New COVID-19 cases at DCH double over last six days


Hannah Saad | @hannah_saad21

In March, medical professionals at DCH were at the ready with drive-thru testing kits.

When it comes to quelling coronavirus, Alabama isn’t out of the woods yet. Tuscaloosa County’s number of confirmed COVID-19 cases increased more than 10% on May 25, the largest single-day increase. 

May started with 211 confirmed cases in the county. Now, this number has more than doubled. With 3.7% of statewide cases, Tuscaloosa isn’t much of an outlier  – it’s case count is proportional to its population. In places like Mobile or Jefferson County, however, the numbers are much higher.

The number of COVID-19 patients being treated at DCH has more than doubled from May 20 to May 26, increasing from 32 patients to 74, according to the DCH website

  • 20 inpatients who are positive for COVID-19 are being treated in the ICU.
  • 10 who are positive for COVID-19 are on ventilators.
  • 576 (cumulative) have tested positive for COVID-19 including individuals from the ED, triage tent and inpatient.
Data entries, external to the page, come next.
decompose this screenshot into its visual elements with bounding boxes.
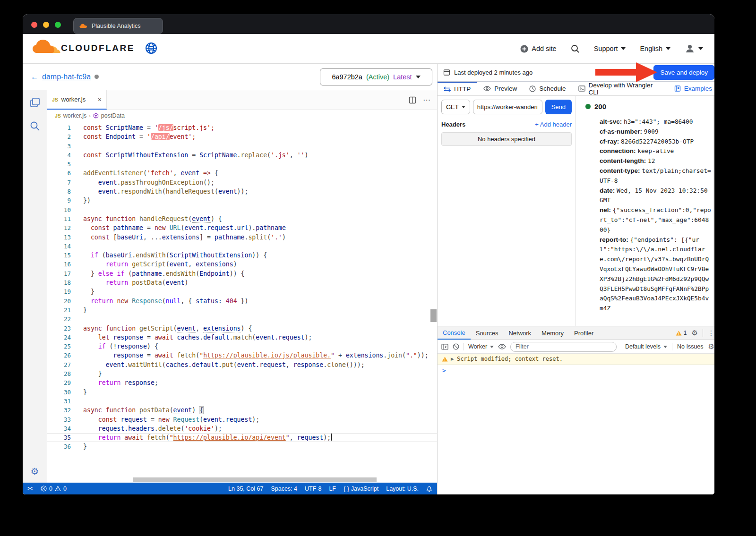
browser-tab[interactable]: Plausible Analytics [73, 18, 163, 34]
remote-indicator-icon[interactable]: >< [23, 483, 37, 494]
tab-memory[interactable]: Memory [536, 326, 569, 340]
log-levels-select[interactable]: Default levels [625, 343, 667, 350]
language-mode[interactable]: { }JavaScript [344, 485, 378, 492]
editor-tab-workerjs[interactable]: JS worker.js × [47, 90, 107, 110]
add-header-button[interactable]: + Add header [535, 121, 572, 128]
method-select[interactable]: GET [441, 100, 470, 114]
code-line[interactable]: 9}) [47, 196, 437, 205]
code-line[interactable]: 22 [47, 315, 437, 323]
tab-preview[interactable]: Preview [477, 82, 523, 95]
code-line[interactable]: 3 [47, 142, 437, 151]
code-line[interactable]: 33 const request = new Request(event.req… [47, 415, 437, 424]
problems-status[interactable]: 0 0 [41, 485, 67, 492]
code-line[interactable]: 30} [47, 388, 437, 397]
code-line[interactable]: 29 return response; [47, 378, 437, 387]
clear-console-icon[interactable] [453, 343, 459, 350]
split-editor-icon[interactable] [409, 96, 416, 104]
code-line[interactable]: 21} [47, 306, 437, 315]
code-line[interactable]: 15 if (baseUri.endsWith(ScriptWithoutExt… [47, 251, 437, 260]
code-line[interactable]: 35 return await fetch("https://plausible… [47, 433, 437, 442]
tab-sources[interactable]: Sources [471, 326, 504, 340]
console-filter-input[interactable] [510, 342, 617, 352]
devtools-menu-icon[interactable]: ⋮ [703, 329, 714, 337]
breadcrumb-symbol[interactable]: postData [101, 112, 125, 119]
close-tab-icon[interactable]: × [98, 96, 102, 103]
code-line[interactable]: 1const ScriptName = '/js/script.js'; [47, 123, 437, 132]
code-line[interactable]: 13 const [baseUri, ...extensions] = path… [47, 233, 437, 242]
code-line[interactable]: 14 [47, 242, 437, 251]
code-line[interactable]: 31 [47, 397, 437, 406]
settings-gear-icon[interactable]: ⚙ [23, 466, 47, 477]
search-icon[interactable] [571, 44, 580, 53]
code-line[interactable]: 16 return getScript(event, extensions) [47, 260, 437, 269]
zoom-window-button[interactable] [55, 22, 61, 28]
code-line[interactable]: 20 return new Response(null, { status: 4… [47, 297, 437, 306]
code-line[interactable]: 7 event.passThroughOnException(); [47, 178, 437, 187]
code-line[interactable]: 5 [47, 160, 437, 169]
close-window-button[interactable] [31, 22, 37, 28]
tab-network[interactable]: Network [503, 326, 536, 340]
globe-icon[interactable] [145, 42, 157, 54]
language-menu[interactable]: English [640, 45, 670, 52]
encoding[interactable]: UTF-8 [305, 485, 321, 492]
version-select[interactable]: 6a972b2a (Active) Latest [320, 68, 432, 85]
expand-triangle-icon[interactable]: ▶ [451, 357, 454, 361]
back-to-worker-link[interactable]: ← damp-hat-fc9a [31, 73, 91, 81]
cursor-position[interactable]: Ln 35, Col 67 [228, 485, 263, 492]
code-line[interactable]: 32async function postData(event) { [47, 406, 437, 415]
search-sidebar-icon[interactable] [29, 120, 41, 132]
code-line[interactable]: 4const ScriptWithoutExtension = ScriptNa… [47, 151, 437, 160]
issues-counter[interactable]: No Issues [677, 343, 704, 350]
code-line[interactable]: 11async function handleRequest(event) { [47, 214, 437, 223]
code-line[interactable]: 12 const pathname = new URL(event.reques… [47, 223, 437, 232]
keyboard-layout[interactable]: Layout: U.S. [386, 485, 419, 492]
tab-schedule[interactable]: Schedule [523, 82, 572, 95]
code-line[interactable]: 34 request.headers.delete('cookie'); [47, 424, 437, 433]
live-expression-eye-icon[interactable] [498, 344, 506, 349]
editor-horizontal-scrollbar[interactable] [72, 477, 430, 483]
code-line[interactable]: 23async function getScript(event, extens… [47, 324, 437, 333]
explorer-icon[interactable] [29, 97, 41, 108]
devtools-settings-icon[interactable]: ⚙ [692, 329, 698, 337]
code-line[interactable]: 10 [47, 205, 437, 214]
editor-vertical-scrollbar[interactable] [430, 309, 437, 322]
code-line[interactable]: 24 let response = await caches.default.m… [47, 333, 437, 342]
tab-http[interactable]: HTTP [438, 82, 477, 95]
send-request-button[interactable]: Send [545, 100, 572, 114]
more-actions-icon[interactable]: ⋯ [423, 95, 430, 104]
tab-profiler[interactable]: Profiler [569, 326, 599, 340]
console-prompt[interactable]: > [438, 365, 714, 376]
support-menu[interactable]: Support [594, 45, 626, 52]
tab-examples[interactable]: Examples [668, 82, 714, 95]
code-line[interactable]: 17 } else if (pathname.endsWith(Endpoint… [47, 269, 437, 278]
code-area[interactable]: 1const ScriptName = '/js/script.js';2con… [47, 121, 437, 483]
breadcrumb-file[interactable]: worker.js [63, 112, 86, 119]
code-line[interactable]: 18 return postData(event) [47, 278, 437, 287]
request-url-input[interactable] [473, 100, 542, 114]
execution-context-select[interactable]: Worker [468, 343, 494, 350]
response-scrollbar[interactable] [713, 96, 714, 326]
code-line[interactable]: 36} [47, 442, 437, 451]
code-line[interactable]: 25 if (!response) { [47, 342, 437, 351]
minimize-window-button[interactable] [43, 22, 49, 28]
eol-sequence[interactable]: LF [329, 485, 336, 492]
code-line[interactable]: 19 } [47, 287, 437, 296]
cloudflare-logo[interactable] [31, 39, 61, 59]
save-and-deploy-button[interactable]: Save and deploy [653, 65, 714, 80]
console-warning-row[interactable]: ▶ Script modified; context reset. [438, 354, 714, 365]
indentation[interactable]: Spaces: 4 [271, 485, 297, 492]
code-line[interactable]: 2const Endpoint = '/api/event'; [47, 132, 437, 141]
tab-wrangler-cli[interactable]: Develop with Wrangler CLI [572, 82, 668, 95]
notifications-bell-icon[interactable] [426, 485, 432, 492]
warnings-badge[interactable]: 1 [676, 330, 687, 336]
code-line[interactable]: 6addEventListener('fetch', event => { [47, 169, 437, 178]
code-line[interactable]: 27 event.waitUntil(caches.default.put(ev… [47, 360, 437, 369]
console-sidebar-toggle-icon[interactable] [441, 344, 448, 350]
add-site-button[interactable]: Add site [520, 45, 556, 53]
code-line[interactable]: 8 event.respondWith(handleRequest(event)… [47, 187, 437, 196]
tab-console[interactable]: Console [438, 326, 471, 340]
code-line[interactable]: 28 } [47, 369, 437, 378]
console-settings-icon[interactable]: ⚙ [708, 342, 714, 351]
account-menu[interactable] [685, 43, 703, 54]
code-line[interactable]: 26 response = await fetch("https://plaus… [47, 351, 437, 360]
These individuals are not necessarily in the hospital.
  • 6,783 (cumulative) have tested negative at DCH sites.
  • 106 inpatients (cumulative) who were positive for COVID-19 have been discharged.
  • 30 inpatients (cumulative) who were positive for COVID-19 have died at DCH.

Tuscaloosa Mayor Walt Maddox addressed the rise in COVID-19 cases, saying that the Tuscaloosa community should be alarmed. He encouraged Tuscaloosa residents to continue to practice social distancing and to monitor the communities that have had success in limiting the spread of the virus.  

“We are going to continue to monitor these numbers,” Maddox said. “But  if we feel like our healthcare system is placed in jeopardy, make no mistake. We will act.”

The statewide confirmed case count has surpassed 15,000 with almost a third of these cases arising in the last two weeks. A third of Alabama’s total tests were administered during this time frame. Tuscaloosa’s number of tests administered is the fourth highest statewide with six testing sites available. 

In the midst of this spike, Governor Kay Ivey amended the statewide Safer at Home Order effective May 22 following the expiration of the Stay at Home Order on April 30. The current order will expire July 3. 

The statewide death count reached 566 on May 26. The Alabama Department of Public Health lists 12 deaths in Tuscaloosa County. The DCH Health System, with locations in Tuscaloosa, Northport and Fayette, said 29 patients who tested positive for COVID-19 have died.